Si Gwenaëlle Aubry a fait, de ce parcours initiatique d’une figure à l’autre, le fil rouge de son livre, c’est que chacune de ces sculptures code, déplace, explore les méandres d’une âme torturée, donne forme à la matière noire d’une enfance traumatisante et à la violence des démons qui habitaient Niki de Saint Phalle. Née à New York, en 1930, dans une famille de banquiers aristocrates, Catherine Marie-Agnès de Saint Phalle était promise à un avenir américain « luxueux et mortifère » – elle a d’ailleurs était mannequin de 17 à 25 ans. Mais violée, à 11 ans par son père, et maltraitée par sa mère, qui l’appelait Niki, elle s’enfuira avec Harry Mathews, épousé en 1950. Un « homme-socle » (qui deviendra, et sera longtemps l’unique membre américain de l’Oulipo) avec lequel elle vivra à Paris, à Nice, en Espagne, et à qui elle donnera deux enfants. Mais derrière la femme extravagante et théâtrale se cache une femme qui souffre et sombrera dans la dépression, tentera de se tuer, sera internée, subira des électrochocs. C’est à l’hôpital psychiatrique qu’elle découvrira l’art et se mettra à peindre.
Commence alors une nouvelle vie. Abandonnant mari et enfant – « La famille est une arène où l’on s’entredévore. » –, elle élit une autre sorte de famille, faite de morts et d’éternels, d’oiseaux-soleils, de dieux égyptiens, de déesses grecques. Toute une généalogie magique qu’elle croit retrouver auprès des naïfs, des fous, de l’art des hors-la-loi comme le Douanier Rousseau, Gaudí, le facteur Cheval ou Jean Tinguely, qui deviendra l’allié, le rival, l’amant, « l’indéfectible compagnon de jeu », et bientôt le mari.

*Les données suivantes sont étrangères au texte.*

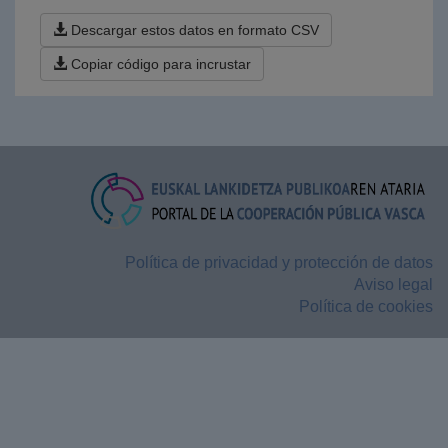
Descargar estos datos en formato CSV
Copiar código para incrustar
Política de privacidad y protección de datos
Aviso legal
Política de cookies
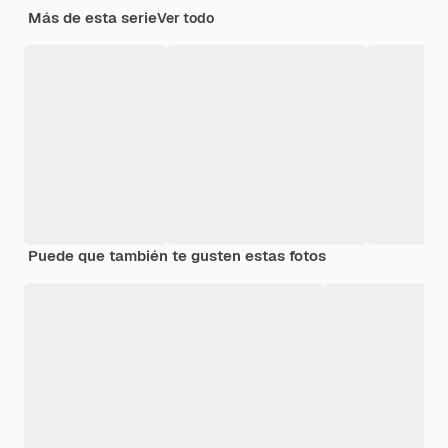
Más de esta serie
Ver todo
Puede que también te gusten estas fotos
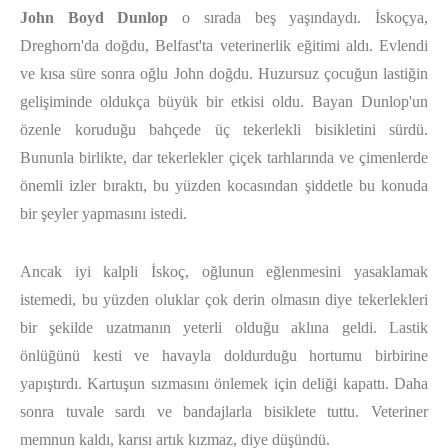
John Boyd Dunlop
o sırada beş yaşındaydı. İskoçya,
Dreghorn'da doğdu, Belfast'ta veterinerlik eğitimi aldı. Evlendi
ve kısa süre sonra oğlu John doğdu. Huzursuz çocuğun lastiğin
gelişiminde oldukça büyük bir etkisi oldu. Bayan Dunlop'un
özenle koruduğu bahçede üç tekerlekli bisikletini sürdü.
Bununla birlikte, dar tekerlekler çiçek tarhlarında ve çimenlerde
önemli izler bıraktı, bu yüzden kocasından şiddetle bu konuda
bir şeyler yapmasını istedi.
Ancak iyi kalpli İskoç, oğlunun eğlenmesini yasaklamak
istemedi, bu yüzden oluklar çok derin olmasın diye tekerlekleri
bir şekilde uzatmanın yeterli olduğu aklına geldi. Lastik
önlüğünü kesti ve havayla doldurduğu hortumu birbirine
yapıştırdı. Kartuşun sızmasını önlemek için deliği kapattı. Daha
sonra tuvale sardı ve bandajlarla bisiklete tuttu. Veteriner
memnun kaldı, karısı artık kızmaz, diye düşündü.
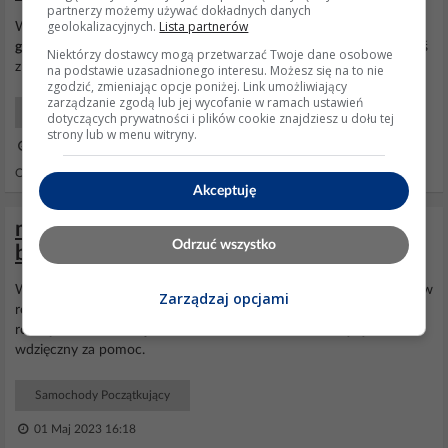
partnerzy możemy używać dokładnych danych
geolokalizacyjnych.
Lista partnerów
Witam, proszę o info jakie
momenty
dokręcania dla panewek oraz
głowicy
, jakie luzy zaworowe. Midlum 190 dxi 2008 rok. Może ktoś
Niektórzy dostawcy mogą przetwarzać Twoje dane osobowe
z kolegów dysponuje serwisówką w PDF?
na podstawie uzasadnionego interesu. Możesz się na to nie
zgodzić, zmieniając opcje poniżej. Link umożliwiający
zarządzanie zgodą lub jej wycofanie w ramach ustawień
Samochody Ciężarowe
dotyczących prywatności i plików cookie znajdziesz u dołu tej
strony lub w menu witryny.
20 Lis 2018 20:22
Odpowiedzi: 1 Wyświetleń: 2124
Akceptuję
momenty dokręcania góry silnika 2.3
Odrzuć wszystko
biturbo Renault Master 3
Witam Poszukuję
momentów
dokręcania
głowicy
, panewek wałków
Zarządzaj opcjami
rozrządu, nasady
głowicy
oraz jak prawidłowo ustawić wałki
rozrządu. Samochód jest z 2016 roku i ma 165 KM. Będę bardzo
wdzięczny za pomoc.
Samochody Początkujący
01 Maj 2023 16:18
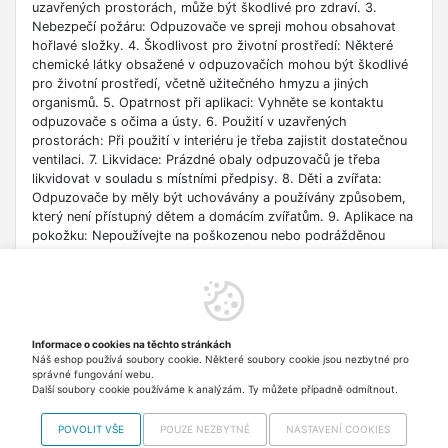
uzavřených prostorách, může být škodlivé pro zdraví. 3.
Nebezpečí požáru: Odpuzovače ve spreji mohou obsahovat
hořlavé složky. 4. Škodlivost pro životní prostředí: Některé
chemické látky obsažené v odpuzovačích mohou být škodlivé
pro životní prostředí, včetně užitečného hmyzu a jiných
organismů. 5. Opatrnost při aplikaci: Vyhněte se kontaktu
odpuzovače s očima a ústy. 6. Použití v uzavřených
prostorách: Při použití v interiéru je třeba zajistit dostatečnou
ventilaci. 7. Likvidace: Prázdné obaly odpuzovačů je třeba
likvidovat v souladu s místními předpisy. 8. Děti a zvířata:
Odpuzovače by měly být uchovávány a používány způsobem,
který není přístupný dětem a domácím zvířatům. 9. Aplikace na
pokožku: Nepoužívejte na poškozenou nebo podrážděnou
pokožku. 10. Ochrana před sluncem: Po aplikaci některých
odpuzovačů se vyhněte přímému vystavení slunci. 11. První
pomoc: Pokud se objeví alergická reakce nebo jiné zdravotní
problémy, okamžitě se poraďte s lékařem. 12. Odolnost proti
hmyzu: Pravidelné používání stejných přípravků může vést k
Informace o cookies na těchto stránkách
rozvoji odolnosti proti hmyzu. 13. Aktivní látky: Vždy
Náš eshop používá soubory cookie. Některé soubory cookie jsou nezbytné pro
zkontrolujte složení a ujistěte se, že nejste alergičtí na žádnou
správné fungování webu.
ze složek.
Další soubory cookie používáme k analýzám. Ty můžete případně odmítnout.
POVOLIT VŠE
POUZE NEZBYTNÉ
NASTAVENÍ COOKIES
Najdete nás i na
MALL.CZ
Copyright © 2012-2026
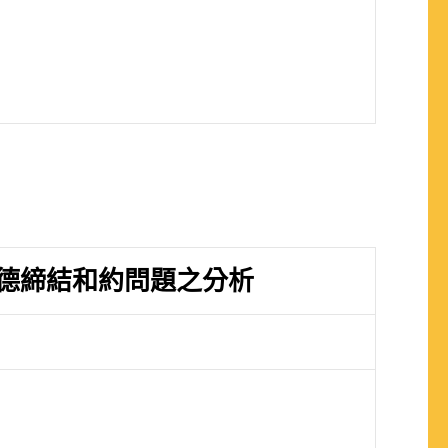
德締結和約問題之分析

Le jeu a été leur grand lien vital, et leur première-née, Hon, « Elle » en suédois, verra le jour à Stockholm, en 1966, sous la forme d’une Nana-cathédrale de 30 mètres de long occupée à l’intérieur par les machines déglinguées, inutiles et toujours en mouvement, de Tinguely, qui se disait poète ou encore « bricoleur superlouche ». Trente ans durant ils travailleront propulsés par l’enfance, ses ritournelles et ses maquettes pour lui – il se contente d’en modifier l’échelle –, ses fêlures et son saccage – qu’elle transforme en révolte et en rire – pour elle. « Tout ce qu’elle fait reste enfantin », disait d’elle Tinguely, « elle reste un artiste primitif. »
Libre, non chronologique et non prévisible, le livre de Gwenaëlle Aubry est une sorte de kaléidoscope narratif. On va, on vient dans l’espace et le temps, et dans une œuvre dont les débuts sont marqués par le rite et par une pratique : le tir. Saint Phalle appelait ça « peindre à la carabine », « faire saigner la peinture ». En combinaison blanche, elle tire sur des tableaux-cibles recouverts de plâtre cachant des poches de peinture et d’autres objets. Un rite mêlant destruction et création, virginité et souillure, violence et jeu, sortilèges et liturgie. À cette violence rageuse et profanatoire, à ces rites de conjuration qui passent par des Accouchées et des Mariées, succéderont les Nanas, vastes, excessives, impénétrables, et plus tard les Skinnies filiformes. Une œuvre visant à conquérir les privilèges des hommes tout en gardant ceux de la féminité.
Être tout, vouloir tout, Niki de Saint Phalle créait pour se recréer. Dans son livre, Gwenaëlle Aubry joue au tarot avec elle, tout en cherchant l’enfance et l’ailleurs, « sûre que Saint Phalle en détenait les clefs ». À juste titre et avec bonheur.

Richard Blin 

Saint Phalle. Monter en enfance
Gwenaëlle Aubry
Stock, 288 pages, 20

Une traversée du miroir Par Richard Blin
Le Matricule des Anges n°227 , octobre 2021.